Task directions: In the listing that follows, find the line with "Наука и Технологии", then copy exactly from it through the line with "l’intimité des espaces", leaving out every picture.

Supplied records:
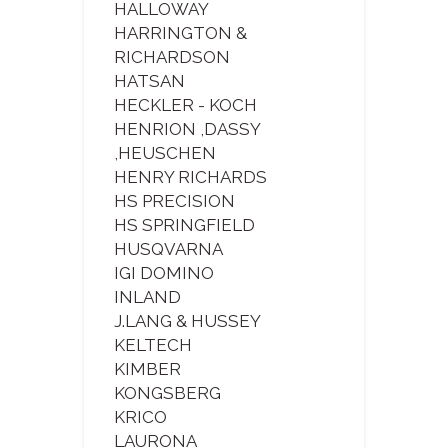
HALLOWAY
HARRINGTON &
RICHARDSON
HATSAN
HECKLER - KOCH
HENRION ,DASSY
,HEUSCHEN
HENRY RICHARDS
HS PRECISION
HS SPRINGFIELD
HUSQVARNA
IGI DOMINO
INLAND
J.LANG & HUSSEY
KELTECH
KIMBER
KONGSBERG
KRICO
LAURONA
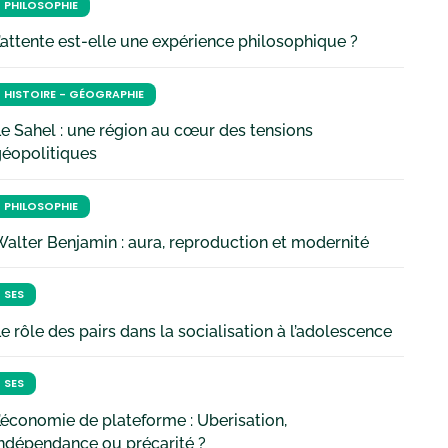
PHILOSOPHIE
’attente est-elle une expérience philosophique ?
HISTOIRE - GÉOGRAPHIE
e Sahel : une région au cœur des tensions
géopolitiques
PHILOSOPHIE
alter Benjamin : aura, reproduction et modernité
SES
e rôle des pairs dans la socialisation à l’adolescence
SES
’économie de plateforme : Uberisation,
ndépendance ou précarité ?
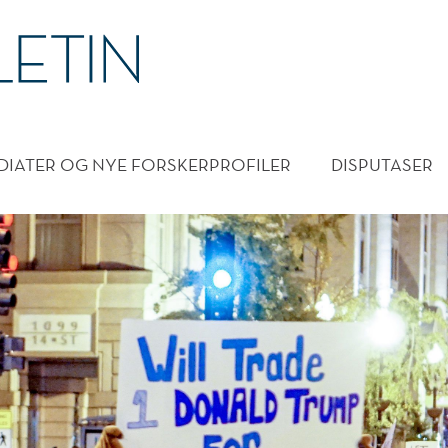
DMENY
DIATER OG NYE FORSKERPROFILER
DISPUTASER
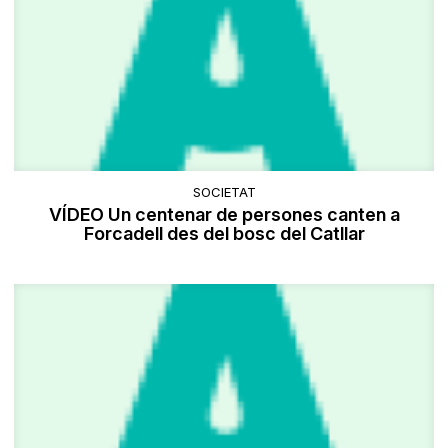
SOCIETAT
VÍDEO Un centenar de persones canten a
Forcadell des del bosc del Catllar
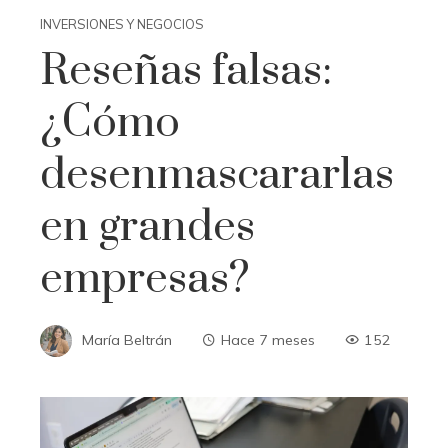
INVERSIONES Y NEGOCIOS
Reseñas falsas:
¿Cómo
desenmascararlas
en grandes
empresas?
María Beltrán
Hace 7 meses
152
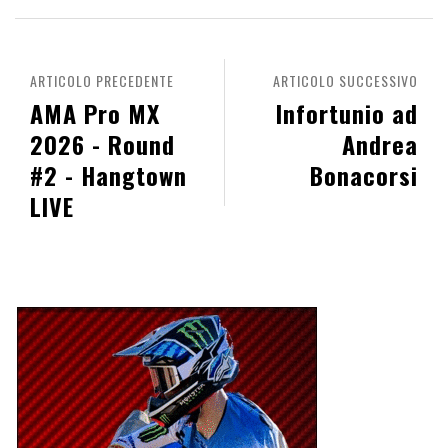
ARTICOLO PRECEDENTE
ARTICOLO SUCCESSIVO
AMA Pro MX
Infortunio ad
2026 - Round
Andrea
#2 - Hangtown
Bonacorsi
LIVE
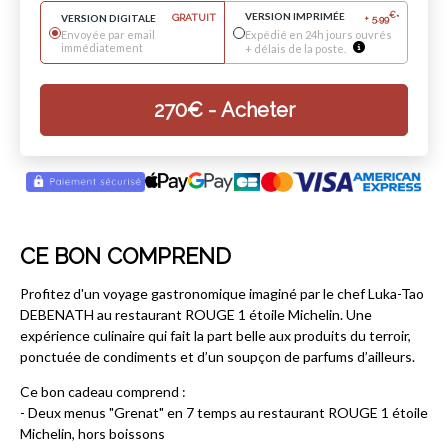
VERSION IMPRIMÉE
€
VERSION DIGITALE
GRATUIT
+
5.99
*
Envoyée par email
Expédié en 24h jours ouvrés
immédiatement
+ délais de la poste.
270
€
- Acheter
CE BON COMPREND
Profitez d'un voyage gastronomique imaginé par le chef Luka-Tao
DEBENATH au restaurant ROUGE 1 étoile Michelin. Une
expérience culinaire qui fait la part belle aux produits du terroir,
ponctuée de condiments et d’un soupçon de parfums d’ailleurs.
Ce bon cadeau comprend :
- Deux menus "Grenat" en 7 temps au restaurant ROUGE 1 étoile
Michelin, hors boissons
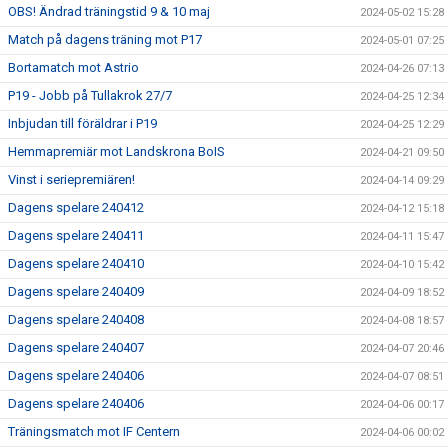
OBS! Ändrad träningstid 9 & 10 maj
2024-05-02 15:28
Match på dagens träning mot P17
2024-05-01 07:25
Bortamatch mot Astrio
2024-04-26 07:13
P19 - Jobb på Tullakrok 27/7
2024-04-25 12:34
Inbjudan till föräldrar i P19
2024-04-25 12:29
Hemmapremiär mot Landskrona BoIS
2024-04-21 09:50
Vinst i seriepremiären!
2024-04-14 09:29
Dagens spelare 240412
2024-04-12 15:18
Dagens spelare 240411
2024-04-11 15:47
Dagens spelare 240410
2024-04-10 15:42
Dagens spelare 240409
2024-04-09 18:52
Dagens spelare 240408
2024-04-08 18:57
Dagens spelare 240407
2024-04-07 20:46
Dagens spelare 240406
2024-04-07 08:51
Dagens spelare 240406
2024-04-06 00:17
Träningsmatch mot IF Centern
2024-04-06 00:02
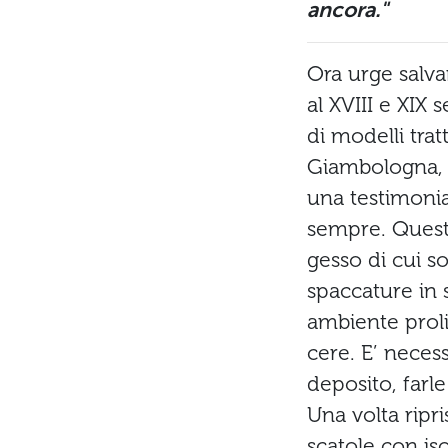
ancora."
Ora urge salvar
al XVIII e XIX 
di modelli trat
Giambologna, So
una testimoni
sempre. Questo
gesso di cui s
spaccature in s
ambiente proli
cere. E’ neces
deposito, farle
Una volta ripri
scatole con iso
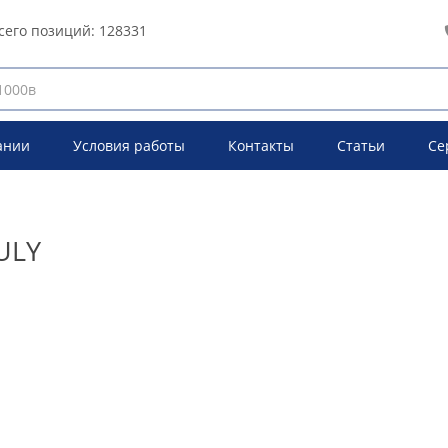
сего позиций:
128331
ании
Условия работы
Контакты
Статьи
Се
ULY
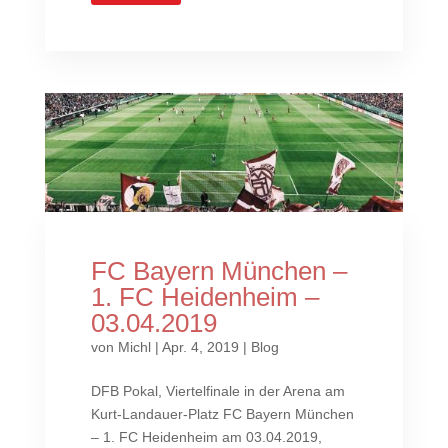
FC Bayern München –
1. FC Heidenheim –
03.04.2019
von
Michl
|
Apr. 4, 2019
|
Blog
DFB Pokal, Viertelfinale in der Arena am
Kurt-Landauer-Platz FC Bayern München
– 1. FC Heidenheim am 03.04.2019,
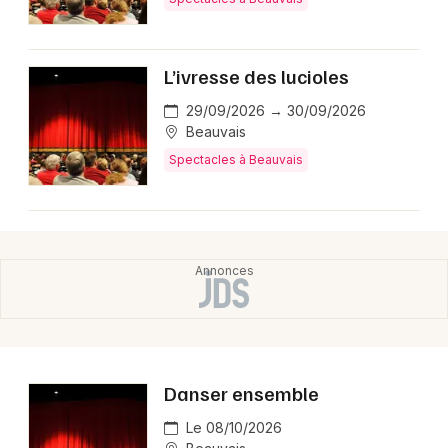
L’ivresse des lucioles
29/09/2026 → 30/09/2026
Beauvais
Spectacles à Beauvais
Danser ensemble
Le 08/10/2026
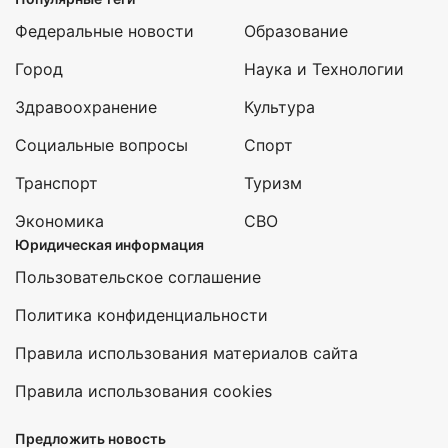
Федеральные новости
Образование
Город
Наука и Технологии
Здравоохранение
Культура
Социальные вопросы
Спорт
Транспорт
Туризм
Экономика
СВО
Юридическая информация
Пользовательское соглашение
Политика конфиденциальности
Правила использования материалов сайта
Правила использования cookies
Предложить новость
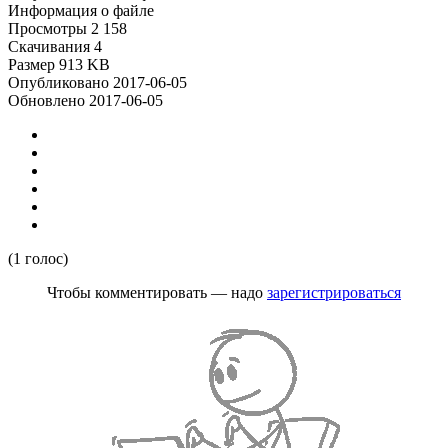
Информация о файле
Просмотры
2 158
Скачивания
4
Размер
913 KB
Опубликовано
2017-06-05
Обновлено
2017-06-05
(1 голос)
Чтобы комментировать — надо
зарегистрироваться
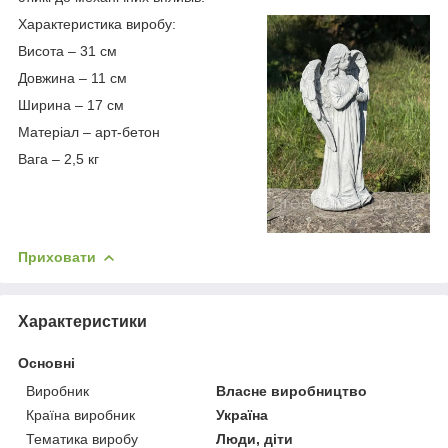
Характеристика виробу:
Висота – 31 см
Довжина – 11 см
Ширина – 17 см
Матеріал – арт-бетон
Вага – 2,5 кг
Приховати
Характеристики
Основні
Виробник
Власне виробництво
Країна виробник
Україна
Тематика виробу
Люди, діти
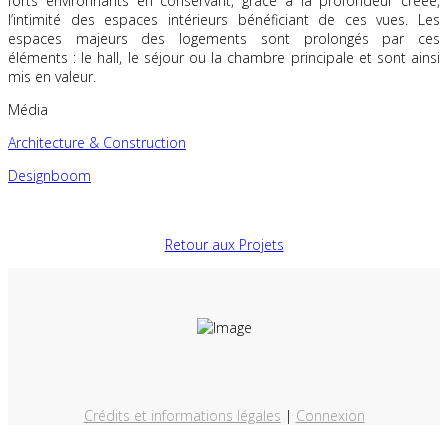
forts environnants en conservant, grâce à la profondeur créée,
l’intimité des espaces intérieurs bénéficiant de ces vues. Les
espaces majeurs des logements sont prolongés par ces
éléments : le hall, le séjour ou la chambre principale et sont ainsi
mis en valeur.
Média
Architecture & Construction
Designboom
Retour aux Projets
Crédits et informations légales
|
Connexion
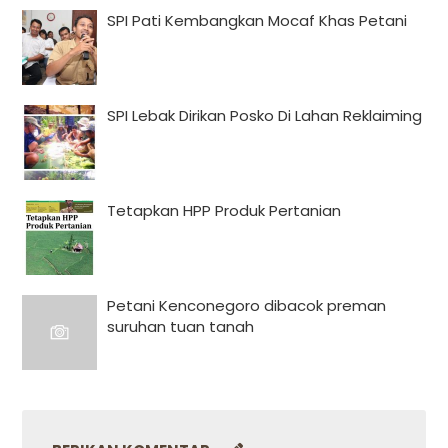
SPI Pati Kembangkan Mocaf Khas Petani
SPI Lebak Dirikan Posko Di Lahan Reklaiming
Tetapkan HPP Produk Pertanian
Petani Kenconegoro dibacok preman
suruhan tuan tanah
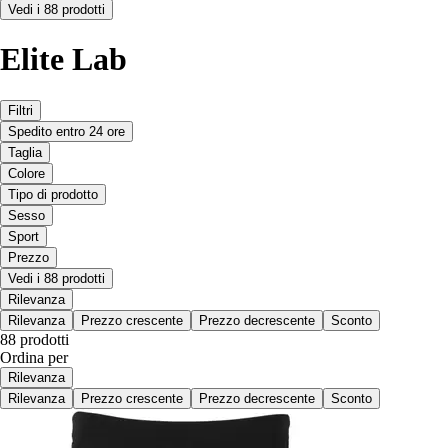
Vedi i 88 prodotti
Elite Lab
Filtri
Spedito entro 24 ore
Taglia
Colore
Tipo di prodotto
Sesso
Sport
Prezzo
Vedi i 88 prodotti
Rilevanza
Rilevanza
Prezzo crescente
Prezzo decrescente
Sconto
88 prodotti
Ordina per
Rilevanza
Rilevanza
Prezzo crescente
Prezzo decrescente
Sconto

Result for this exercise:
Наука и Технологии
Здравоохранение
Культура
Социальные вопросы
Спорт
Транспорт
Туризм
Экономика
СВО
Юридическая информация
Пользовательское соглашение
Политика конфиденциальности
Правила использования материалов сайта
Правила использования cookies
Предложить новость
Информация о файле
Просмотры
2 158
Скачивания
4
Размер
913 KB
Опубликовано
2017-06-05
Обновлено
2017-06-05
(1 голос)
Чтобы комментировать — надо
зарегистрироваться
Характеристика виробу:
Висота – 31 см
Довжина – 11 см
Ширина – 17 см
Матеріал – арт-бетон
Вага – 2,5 кг
Приховати
Характеристики
Основні
Виробник
Власне виробництво
Країна виробник
Україна
Тематика виробу
Люди, діти
forts environnants en conservant, grâce à la profondeur créée,
l’intimité des espaces intérieurs bénéficiant de ces vues. Les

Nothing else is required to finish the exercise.